今回は外来でよく質問される高血圧に関する疑問に少しお答えしたいと思います。

 血圧の薬は一生飲まないといけないのですか? 
  • 原則として継続した服用が必要です。
  • 塩分制限や運動療法などを守っていただいた方の15?40%は減量あるいは中止が可能です。
  • ただし、血圧が正常化していても勝手に薬を中止するのは危険です。相談してください。
  • 家庭血圧の正常値は125/80mmHg未満と多くの患者さんが思っているよりかなり低いのが現状です。
  • 外来血圧で115/75mmHgまでは低いほどよいことが報告されています。
  血圧の薬を朝に飲むのを忘れてしまいました。どうしらたよいのでしょうか?  
  • 午前中に気づいた場合は、昼食後に服用してください。
  • 午後になって気づいた場合は、夕食前に血圧を測定し、高めで不安であれば朝の血圧の薬を夕食後に服用してください。
  • 寝るときに気づいた場合は、そのまま寝てください。不安であれば安定剤や眠剤を服用するようにしましょう。
  血圧の薬を飲んでいるとグレープフルーツジュースを飲んではいけない
 と聞きましたが、本当ですか?
  • 血圧の薬の中でカルシウム拮抗剤といわれる薬の一部とグレープフルーツジュースを併用すると血圧の薬が効きすぎる危険があります。
  • グレープフルーツジュースを飲んでから2?4日間影響されます。
  • 血圧の薬を飲んでいる方は原則としてグレープフルーツジュースは避けましょう。
  • 文献上はグレープフルーツの果実と薬の副作用は現在のところ報告されていないとのことです。

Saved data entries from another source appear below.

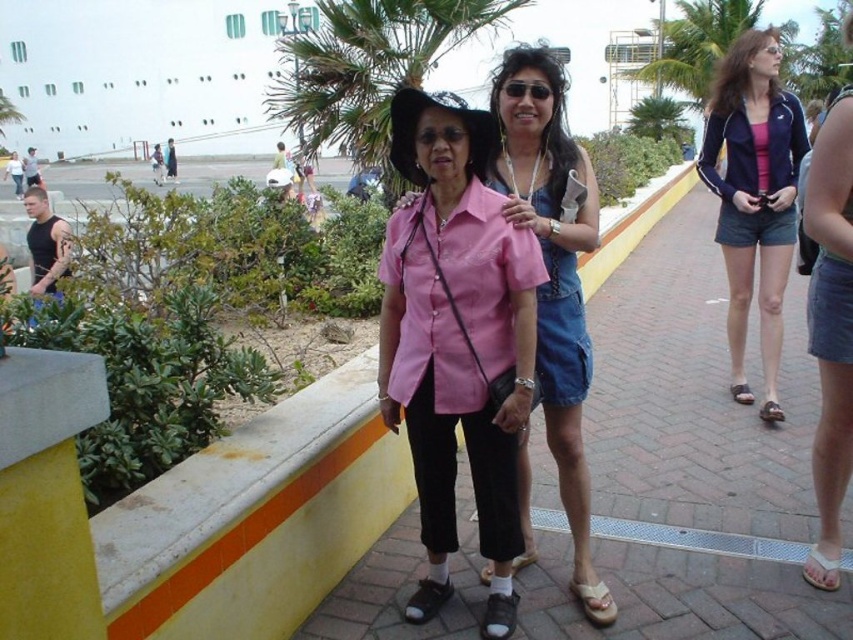 Question: Which is farther from the pink fabric shirt at center?

Choices:
 (A) light brown leather sandal at lower right
 (B) black fabric sandal at lower center
 (C) navy blue jacket at upper right

Answer: (C)

Question: Considering the relative positions of pink matte shirt at center and black fabric sandal at lower center in the image provided, where is pink matte shirt at center located with respect to black fabric sandal at lower center?

Choices:
 (A) above
 (B) below

Answer: (A)

Question: Does pink matte shirt at center have a greater width compared to matte black sandal at lower right?

Choices:
 (A) no
 (B) yes

Answer: (B)

Question: Which object is the closest to the matte black sunglasses at center?

Choices:
 (A) pink fabric shirt at center
 (B) black leather sandal at center
 (C) white glossy cruise ship at upper center
 (D) beige fabric sandal at lower center

Answer: (D)

Question: Which object appears closest to the camera in this image?

Choices:
 (A) brown leather sandal at lower right
 (B) denim skirt at right
 (C) pink matte shirt at center

Answer: (C)

Question: In this image, where is navy blue jacket at upper right located relative to beige fabric sandal at lower center?

Choices:
 (A) left
 (B) right

Answer: (B) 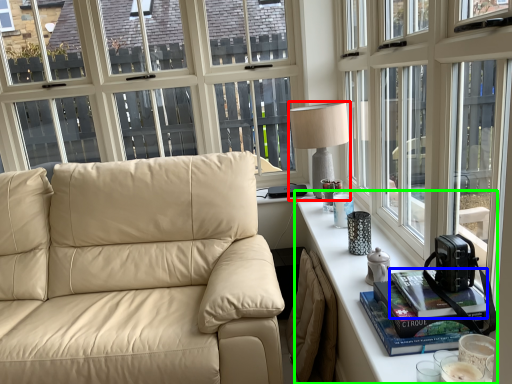 Question: Considering the real-world distances, which object is closest to table lamp (highlighted by a red box)? book (highlighted by a blue box) or table (highlighted by a green box).

Choices:
 (A) book
 (B) table

Answer: (B) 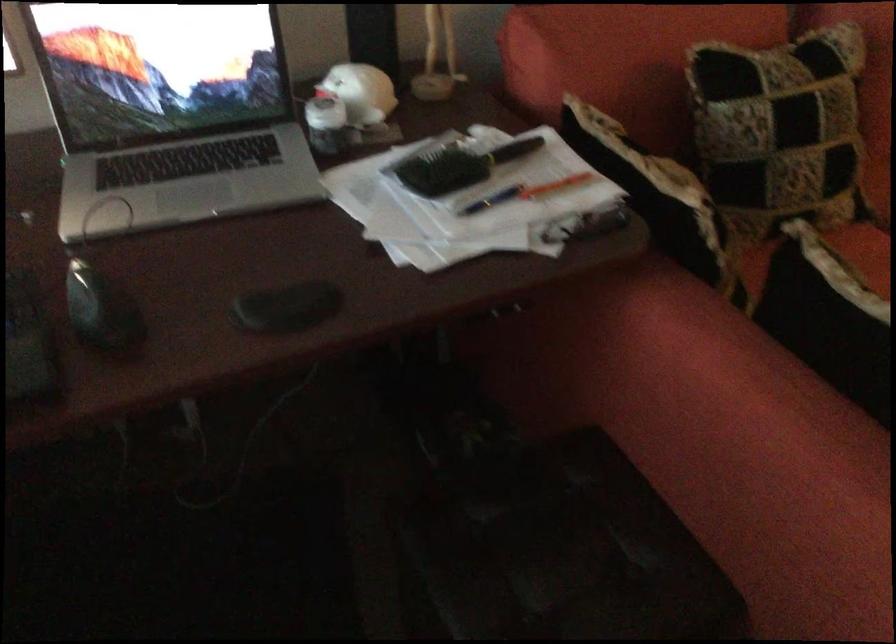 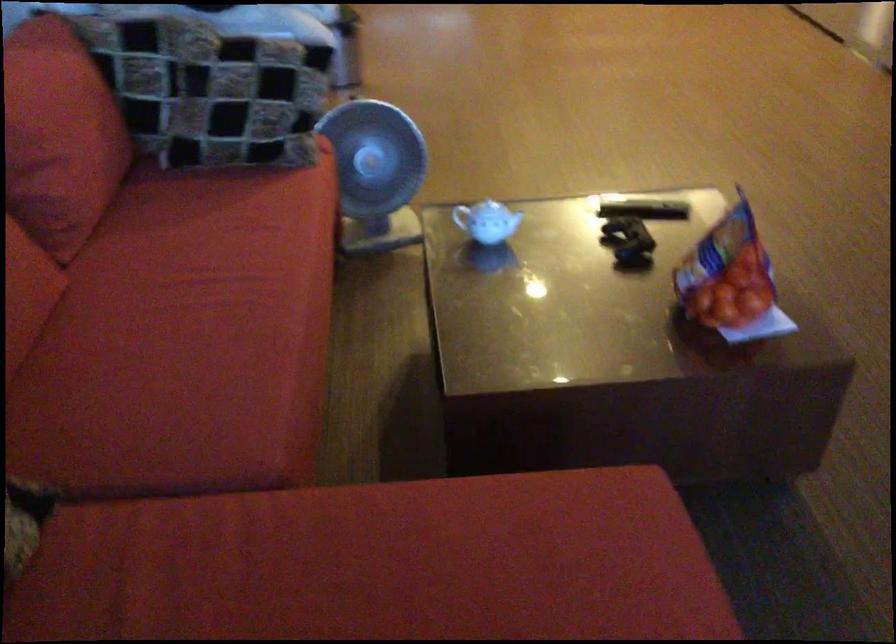 The images are taken continuously from a first-person perspective. In which direction is your viewpoint rotating?

The camera rotated toward right-down. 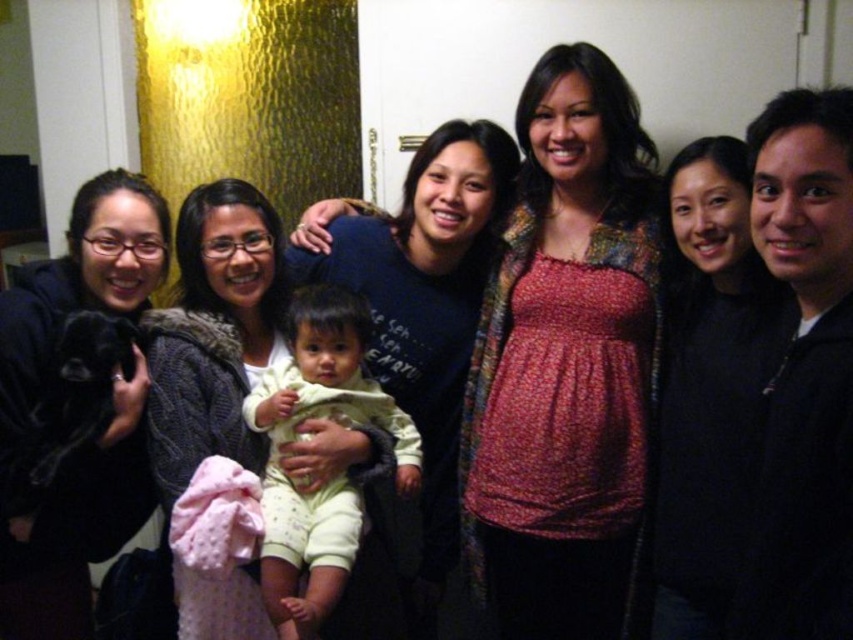 Question: Which of the following is the farthest from the observer?

Choices:
 (A) (606, 291)
 (B) (143, 196)

Answer: (B)

Question: From the image, what is the correct spatial relationship of floral-patterned blouse at center in relation to light yellow fabric at center?

Choices:
 (A) left
 (B) right

Answer: (B)

Question: Which point is closer to the camera?

Choices:
 (A) (323, 298)
 (B) (721, 141)
 (C) (477, 500)
 (D) (828, 426)

Answer: (D)

Question: Where is matte black shirt at center located in relation to light yellow fabric at center in the image?

Choices:
 (A) left
 (B) right

Answer: (B)

Question: Can you confirm if black fuzzy dog at left is smaller than matte black shirt at center?

Choices:
 (A) no
 (B) yes

Answer: (A)

Question: Estimate the real-world distances between objects in this image. Which object is closer to the matte black shirt at center?

Choices:
 (A) black fuzzy dog at left
 (B) black zip-up jacket at right
 (C) floral-patterned blouse at center
 (D) light yellow fabric at center

Answer: (C)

  • 相互作用の原因物質の可能性があるフラノクマリン誘導体は主にグレープフルーツの白い皮に含まれているとのことです。 そのため、実の部分のみを食べるのであればあまり問題はないのではないかと言われています。( 市販のグレープフルーツジュースは白い皮を取り除かないで作られています。)

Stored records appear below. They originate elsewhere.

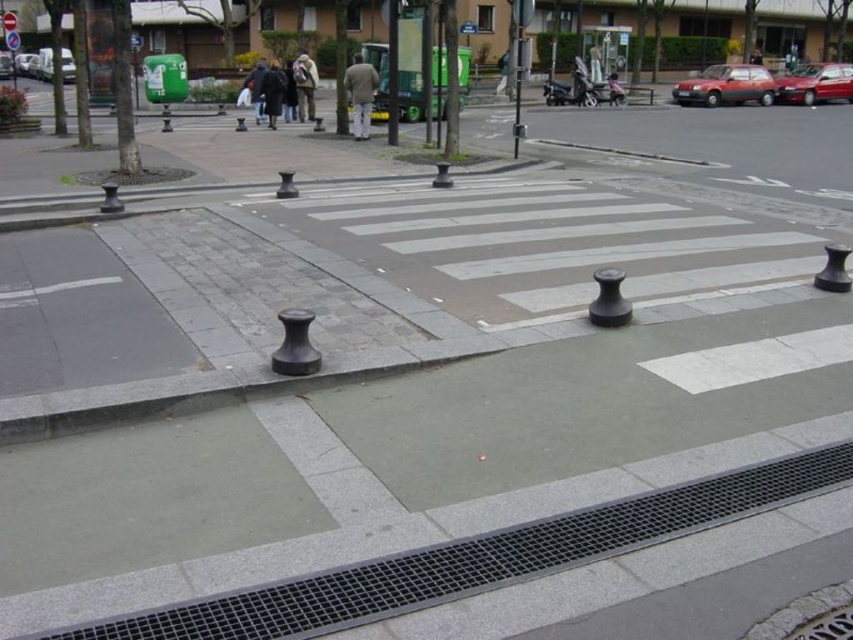 You are a delivery person trying to cross the street. You see a light brown fabric jacket at center and a dark gray jacket at center. Which jacket is closer to you?

The light brown fabric jacket at center is closer to you because it is further to the viewer than the dark gray jacket at center. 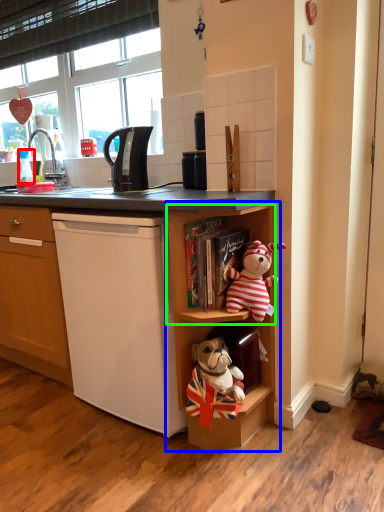 Question: Based on their relative distances, which object is farther from coffee cup (highlighted by a red box)? Choose from shelf (highlighted by a blue box) and shelf (highlighted by a green box).

Choices:
 (A) shelf
 (B) shelf

Answer: (A) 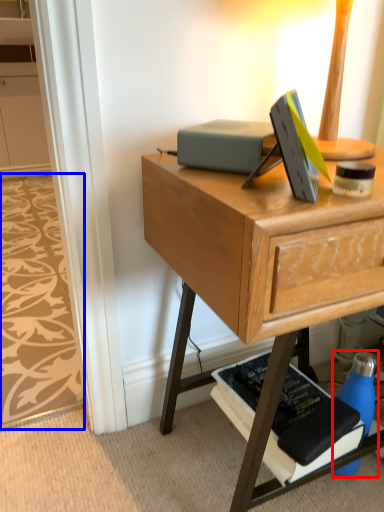 Question: Which of the following is the closest to the observer, bottle (highlighted by a red box) or pattern (highlighted by a blue box)?

Choices:
 (A) bottle
 (B) pattern

Answer: (A) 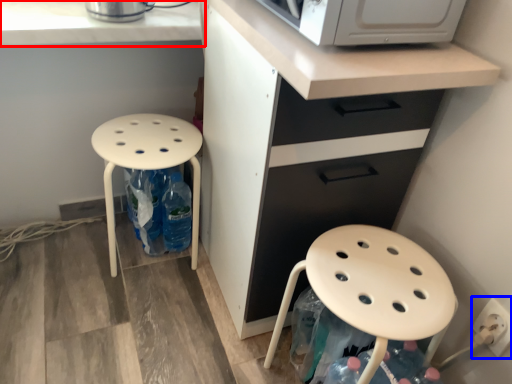 Question: Which of the following is the closest to the observer, countertop (highlighted by a red box) or electric outlet (highlighted by a blue box)?

Choices:
 (A) countertop
 (B) electric outlet

Answer: (B) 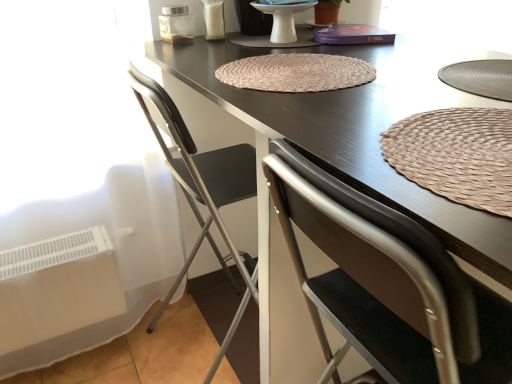 What do you see at coordinates (283, 20) in the screenshot?
I see `matte ceramic plate at center` at bounding box center [283, 20].

At what (x,y) coordinates should I click in order to perform the action: click on metallic gray chair at left. Please return your answer as a coordinate pair (x, y). Image resolution: width=512 pixels, height=384 pixels. Looking at the image, I should click on (203, 191).

Which is in front, brown woven mat at center, arranged as the 2th mat when viewed from the top, or dark brown wood table at center?

Positioned in front is dark brown wood table at center.

Is brown woven mat at center, which is the 1th mat from bottom to top, oriented away from dark brown wood table at center?

Correct, brown woven mat at center, which is the 1th mat from bottom to top, is looking away from dark brown wood table at center.

In terms of height, does brown woven mat at center, which is the 1th mat from bottom to top, look taller or shorter compared to dark brown wood table at center?

In the image, brown woven mat at center, which is the 1th mat from bottom to top, appears to be shorter than dark brown wood table at center.

Is brown woven mat at center, arranged as the 2th mat when viewed from the top, oriented away from matte ceramic plate at center?

No, brown woven mat at center, arranged as the 2th mat when viewed from the top,'s orientation is not away from matte ceramic plate at center.

How many degrees apart are the facing directions of brown woven mat at center, which is the 1th mat from bottom to top, and matte ceramic plate at center?

The facing directions of brown woven mat at center, which is the 1th mat from bottom to top, and matte ceramic plate at center are 2.3e-05 degrees apart.

Where is `round table behind the brown woven mat at center, which is the first mat from front to back`? Image resolution: width=512 pixels, height=384 pixels. round table behind the brown woven mat at center, which is the first mat from front to back is located at coordinates (283, 20).

In terms of size, does brown woven mat at center, which is the 1th mat from bottom to top, appear bigger or smaller than matte ceramic plate at center?

Clearly, brown woven mat at center, which is the 1th mat from bottom to top, is smaller in size than matte ceramic plate at center.

Does point (199, 67) come in front of point (276, 79)?

No.

From a real-world perspective, count 2nd mats upward from the dark brown wood table at center and point to it. Please provide its 2D coordinates.

[(296, 72)]

Could you tell me if dark brown wood table at center is facing brown woven mat at center, placed as the first mat when sorted from back to front?

No, dark brown wood table at center does not turn towards brown woven mat at center, placed as the first mat when sorted from back to front.

Considering the relative sizes of dark brown wood table at center and brown woven mat at center, placed as the first mat when sorted from back to front, in the image provided, is dark brown wood table at center smaller than brown woven mat at center, placed as the first mat when sorted from back to front,?

No, dark brown wood table at center is not smaller than brown woven mat at center, placed as the first mat when sorted from back to front.

Is dark brown wood table at center with metallic gray chair at left?

No.

Who is more distant, dark brown wood table at center or metallic gray chair at left?

metallic gray chair at left is behind.

Is dark brown wood table at center not within metallic gray chair at left?

dark brown wood table at center lies outside metallic gray chair at left's area.

Can you confirm if dark brown wood table at center is smaller than metallic gray chair at left?

Incorrect, dark brown wood table at center is not smaller in size than metallic gray chair at left.

Is point (286, 29) positioned behind point (242, 86)?

Yes, point (286, 29) is farther from viewer.

In the scene shown: Can you confirm if matte ceramic plate at center is shorter than brown woven mat at center, the second mat ordered from the bottom?

No, matte ceramic plate at center is not shorter than brown woven mat at center, the second mat ordered from the bottom.

Is matte ceramic plate at center far away from brown woven mat at center, placed as the first mat when sorted from back to front?

No, matte ceramic plate at center is not far from brown woven mat at center, placed as the first mat when sorted from back to front.

Between matte ceramic plate at center and brown woven mat at center, arranged as the first mat when viewed from the top, which one has smaller width?

Thinner between the two is matte ceramic plate at center.

From a real-world perspective, is matte ceramic plate at center under metallic gray chair at left?

No, from a real-world perspective, matte ceramic plate at center is not under metallic gray chair at left.

Is matte ceramic plate at center oriented towards metallic gray chair at left?

No.

Which is in front, matte ceramic plate at center or metallic gray chair at left?

metallic gray chair at left is closer to the camera.

Is matte ceramic plate at center at the left side of metallic gray chair at left?

No.

Does metallic gray chair at left turn towards matte ceramic plate at center?

Yes, metallic gray chair at left is oriented towards matte ceramic plate at center.

In the scene shown: Is metallic gray chair at left behind matte ceramic plate at center?

That is False.

Which point is more forward, (213, 188) or (292, 19)?

Point (213, 188)

Considering the positions of objects metallic gray chair at left and matte ceramic plate at center in the image provided, who is more to the right, metallic gray chair at left or matte ceramic plate at center?

matte ceramic plate at center is more to the right.

From a real-world perspective, count 1st mats upward from the dark brown wood table at center and point to it. Please provide its 2D coordinates.

[(456, 155)]

Where is `the 2nd mat below the matte ceramic plate at center (from the image's perspective)`? This screenshot has width=512, height=384. the 2nd mat below the matte ceramic plate at center (from the image's perspective) is located at coordinates (456, 155).

Estimate the real-world distances between objects in this image. Which object is closer to metallic gray chair at left, matte ceramic plate at center or brown woven mat at center, the second mat ordered from the bottom?

brown woven mat at center, the second mat ordered from the bottom, is positioned closer to the anchor metallic gray chair at left.

Estimate the real-world distances between objects in this image. Which object is further from brown woven mat at center, placed as the first mat when sorted from back to front, matte ceramic plate at center or brown woven mat at center, which appears as the 2th mat when viewed from the back?

Based on the image, brown woven mat at center, which appears as the 2th mat when viewed from the back, appears to be further to brown woven mat at center, placed as the first mat when sorted from back to front.

When comparing their distances from brown woven mat at center, the second mat viewed from the front, does dark brown wood table at center or metallic gray chair at left seem closer?

dark brown wood table at center lies closer to brown woven mat at center, the second mat viewed from the front, than the other object.

Estimate the real-world distances between objects in this image. Which object is further from matte ceramic plate at center, dark brown wood table at center or brown woven mat at center, the second mat ordered from the bottom?

dark brown wood table at center lies further to matte ceramic plate at center than the other object.

Which object lies further to the anchor point brown woven mat at center, the second mat viewed from the front, metallic gray chair at left or dark brown wood table at center?

metallic gray chair at left.

Based on their spatial positions, is metallic gray chair at left or matte ceramic plate at center further from brown woven mat at center, placed as the first mat when sorted from back to front?

metallic gray chair at left lies further to brown woven mat at center, placed as the first mat when sorted from back to front, than the other object.

Considering their positions, is matte ceramic plate at center positioned further to brown woven mat at center, arranged as the first mat when viewed from the top, than metallic gray chair at left?

metallic gray chair at left lies further to brown woven mat at center, arranged as the first mat when viewed from the top, than the other object.

Looking at the image, which one is located further to metallic gray chair at left, brown woven mat at center, arranged as the 2th mat when viewed from the top, or brown woven mat at center, the second mat viewed from the front?

brown woven mat at center, arranged as the 2th mat when viewed from the top.

The image size is (512, 384). What are the coordinates of `mat between brown woven mat at center, which appears as the 2th mat when viewed from the back, and metallic gray chair at left from front to back` in the screenshot? It's located at (296, 72).

Identify the location of chair between dark brown wood table at center and matte ceramic plate at center in the front-back direction. (x=203, y=191).

This screenshot has width=512, height=384. I want to click on chair positioned between brown woven mat at center, arranged as the 2th mat when viewed from the top, and matte ceramic plate at center from near to far, so click(203, 191).

At what (x,y) coordinates should I click in order to perform the action: click on mat between brown woven mat at center, arranged as the 2th mat when viewed from the top, and matte ceramic plate at center in the front-back direction. Please return your answer as a coordinate pair (x, y). This screenshot has height=384, width=512. Looking at the image, I should click on (296, 72).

  血圧の薬を飲んでいます。市販の風邪薬を飲んでよいのでしょうか?
  • 平成12年にアメリカの食品医薬品庁は感冒用や食欲抑制剤として使用されていた塩酸フェニールプロパノールアミン(PPA)が脳出血の危険を増大させるとしてPPA含有医薬品の販売中止を決めています。
  • その後、日本では高血圧、心臓病、甲状腺機能障害の診断を受けた人は服用しないこと。脳出血を起こしたことのある人は服用しないこと。が当時の厚生省から発表されています。

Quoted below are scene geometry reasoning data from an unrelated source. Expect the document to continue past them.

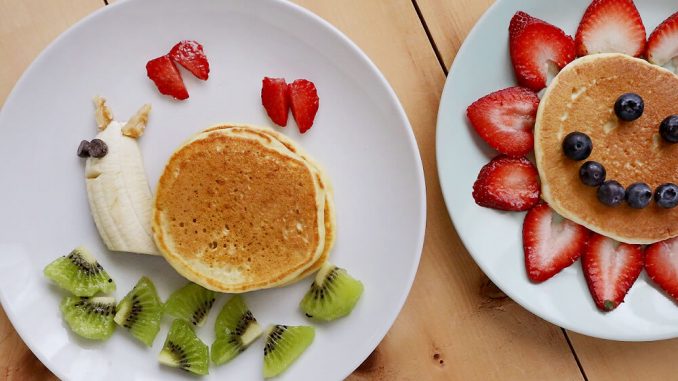 Where is `plates`? Image resolution: width=678 pixels, height=381 pixels. plates is located at coordinates (492, 257), (407, 236). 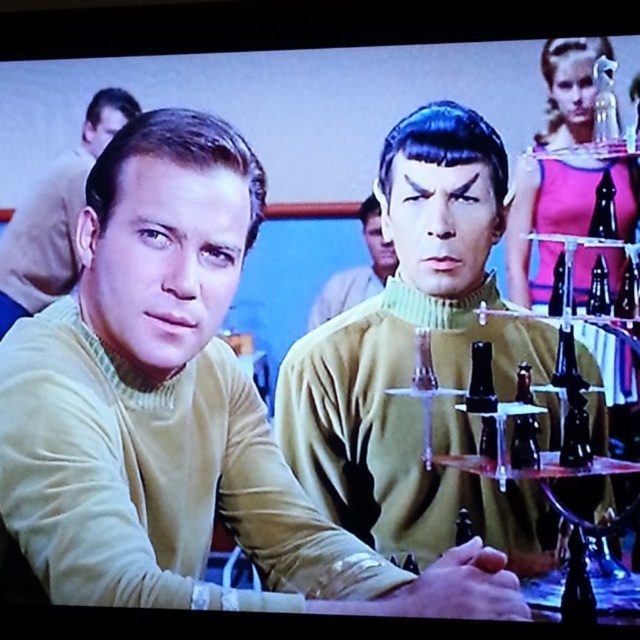 Question: Among these objects, which one is farthest from the camera?

Choices:
 (A) matte black bottle at center
 (B) black glass bottle at right

Answer: (A)

Question: Among these objects, which one is nearest to the camera?

Choices:
 (A) pink fabric dress at upper right
 (B) matte yellow sweater at center
 (C) clear glass bottle at right
 (D) green turtleneck sweater at center

Answer: (A)

Question: Estimate the real-world distances between objects in this image. Which object is closer to the matte yellow sweater at center?

Choices:
 (A) transparent plastic wine glass at right
 (B) clear glass bottle at center
 (C) clear glass bottle at right
 (D) matte black bottle at center

Answer: (A)

Question: From the image, what is the correct spatial relationship of pink fabric dress at upper right in relation to translucent glass bottle at right?

Choices:
 (A) left
 (B) right

Answer: (B)

Question: Can you confirm if transparent plastic wine glass at right is positioned to the right of matte black bottle at center?

Choices:
 (A) no
 (B) yes

Answer: (B)

Question: Does pink fabric dress at upper right appear under matte yellow sweater at left?

Choices:
 (A) no
 (B) yes

Answer: (A)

  • 風邪薬を購入時は薬剤師の方と相談するか、塩酸フェニールプロパノールアミンの含まれていないものを購入しましょう。
  •  
  血圧を下げると宣伝されている健康食品(特定保健用食品)は本当に効くのですか?
  • 杜仲茶ペプチドスープ(かつお節オリゴペプチド)、カルピスアミール(ラクトトリペプチド)投与により、数週間に収縮期で4~5mmHg、拡張期で2~3mmHg低下したという報告があります。
  • カルピスアミールには軽度のACE(血圧を上げる物質を作る酵素)の阻害作用があります。ただし、ACE阻害剤という血圧の薬を飲んだときと同様に咳嗽の頻度が増加すると報告されています。
  • プレティオ(GABA)はアドレナリンの分泌を抑え血圧低下させると報告されています。